● **WORK ORDER**:
Beginning with the first line of the data below, set down each line exactly through the line that contains "Soda Tax Is".
++++ AVAILABLE DATA
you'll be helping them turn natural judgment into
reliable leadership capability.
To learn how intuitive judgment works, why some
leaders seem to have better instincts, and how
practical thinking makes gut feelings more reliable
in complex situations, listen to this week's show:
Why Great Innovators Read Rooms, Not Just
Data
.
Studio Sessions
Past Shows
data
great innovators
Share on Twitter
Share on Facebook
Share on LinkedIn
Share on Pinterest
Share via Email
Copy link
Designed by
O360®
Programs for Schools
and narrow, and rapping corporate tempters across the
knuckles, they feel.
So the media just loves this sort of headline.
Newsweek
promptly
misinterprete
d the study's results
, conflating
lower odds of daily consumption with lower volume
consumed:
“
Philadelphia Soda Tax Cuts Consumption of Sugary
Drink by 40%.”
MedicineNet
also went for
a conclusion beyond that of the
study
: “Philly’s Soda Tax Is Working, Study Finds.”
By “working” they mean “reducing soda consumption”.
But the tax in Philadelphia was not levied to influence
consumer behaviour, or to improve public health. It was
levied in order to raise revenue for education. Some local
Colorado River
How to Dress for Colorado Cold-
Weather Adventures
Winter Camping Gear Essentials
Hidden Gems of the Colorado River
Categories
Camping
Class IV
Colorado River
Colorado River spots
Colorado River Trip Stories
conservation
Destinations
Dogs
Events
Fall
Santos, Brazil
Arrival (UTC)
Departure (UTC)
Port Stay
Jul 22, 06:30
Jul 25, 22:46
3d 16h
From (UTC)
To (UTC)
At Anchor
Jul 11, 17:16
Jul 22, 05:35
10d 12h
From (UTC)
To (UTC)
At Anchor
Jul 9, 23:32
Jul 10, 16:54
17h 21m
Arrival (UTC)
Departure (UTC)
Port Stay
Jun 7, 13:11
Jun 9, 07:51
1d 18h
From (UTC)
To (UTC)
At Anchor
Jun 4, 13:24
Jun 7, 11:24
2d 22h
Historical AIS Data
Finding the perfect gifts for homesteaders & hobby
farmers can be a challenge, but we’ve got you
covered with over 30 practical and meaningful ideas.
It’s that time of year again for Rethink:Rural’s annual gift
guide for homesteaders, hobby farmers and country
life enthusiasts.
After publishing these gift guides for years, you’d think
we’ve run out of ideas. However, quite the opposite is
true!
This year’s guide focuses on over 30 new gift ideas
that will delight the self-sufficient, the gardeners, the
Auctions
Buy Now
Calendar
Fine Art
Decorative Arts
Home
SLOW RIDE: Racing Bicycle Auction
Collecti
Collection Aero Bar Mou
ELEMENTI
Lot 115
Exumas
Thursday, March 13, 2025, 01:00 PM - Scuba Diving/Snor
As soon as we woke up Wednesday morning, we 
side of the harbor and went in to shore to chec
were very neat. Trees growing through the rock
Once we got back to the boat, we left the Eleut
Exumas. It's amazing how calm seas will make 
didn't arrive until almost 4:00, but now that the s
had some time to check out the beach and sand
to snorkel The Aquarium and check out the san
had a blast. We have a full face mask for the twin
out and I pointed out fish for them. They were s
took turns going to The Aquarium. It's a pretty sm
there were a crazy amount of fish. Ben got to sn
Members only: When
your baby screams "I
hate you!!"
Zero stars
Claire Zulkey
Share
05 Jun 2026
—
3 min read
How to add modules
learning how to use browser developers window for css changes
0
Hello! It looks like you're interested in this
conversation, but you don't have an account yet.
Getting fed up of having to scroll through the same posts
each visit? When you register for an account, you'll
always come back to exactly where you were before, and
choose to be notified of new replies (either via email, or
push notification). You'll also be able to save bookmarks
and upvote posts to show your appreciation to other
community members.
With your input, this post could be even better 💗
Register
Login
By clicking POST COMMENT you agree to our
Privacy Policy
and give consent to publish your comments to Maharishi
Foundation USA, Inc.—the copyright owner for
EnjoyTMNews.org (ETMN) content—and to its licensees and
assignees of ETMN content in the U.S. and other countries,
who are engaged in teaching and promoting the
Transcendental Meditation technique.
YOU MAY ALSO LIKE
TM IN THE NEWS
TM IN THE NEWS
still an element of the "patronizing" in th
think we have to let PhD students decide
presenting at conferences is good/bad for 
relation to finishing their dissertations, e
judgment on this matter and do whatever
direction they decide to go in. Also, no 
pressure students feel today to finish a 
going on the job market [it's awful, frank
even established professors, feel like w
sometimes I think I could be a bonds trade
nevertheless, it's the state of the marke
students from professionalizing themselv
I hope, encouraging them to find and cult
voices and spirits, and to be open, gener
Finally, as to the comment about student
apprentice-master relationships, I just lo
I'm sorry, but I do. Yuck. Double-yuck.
++++++++
● **WRITTEN SOLUTION**:
you'll be helping them turn natural judgment into
reliable leadership capability.
To learn how intuitive judgment works, why some
leaders seem to have better instincts, and how
practical thinking makes gut feelings more reliable
in complex situations, listen to this week's show:
Why Great Innovators Read Rooms, Not Just
Data
.
Studio Sessions
Past Shows
data
great innovators
Share on Twitter
Share on Facebook
Share on LinkedIn
Share on Pinterest
Share via Email
Copy link
Designed by
O360®
Programs for Schools
and narrow, and rapping corporate tempters across the
knuckles, they feel.
So the media just loves this sort of headline.
Newsweek
promptly
misinterprete
d the study's results
, conflating
lower odds of daily consumption with lower volume
consumed:
“
Philadelphia Soda Tax Cuts Consumption of Sugary
Drink by 40%.”
MedicineNet
also went for
a conclusion beyond that of the
study
: “Philly’s Soda Tax Is Working, Study Finds.”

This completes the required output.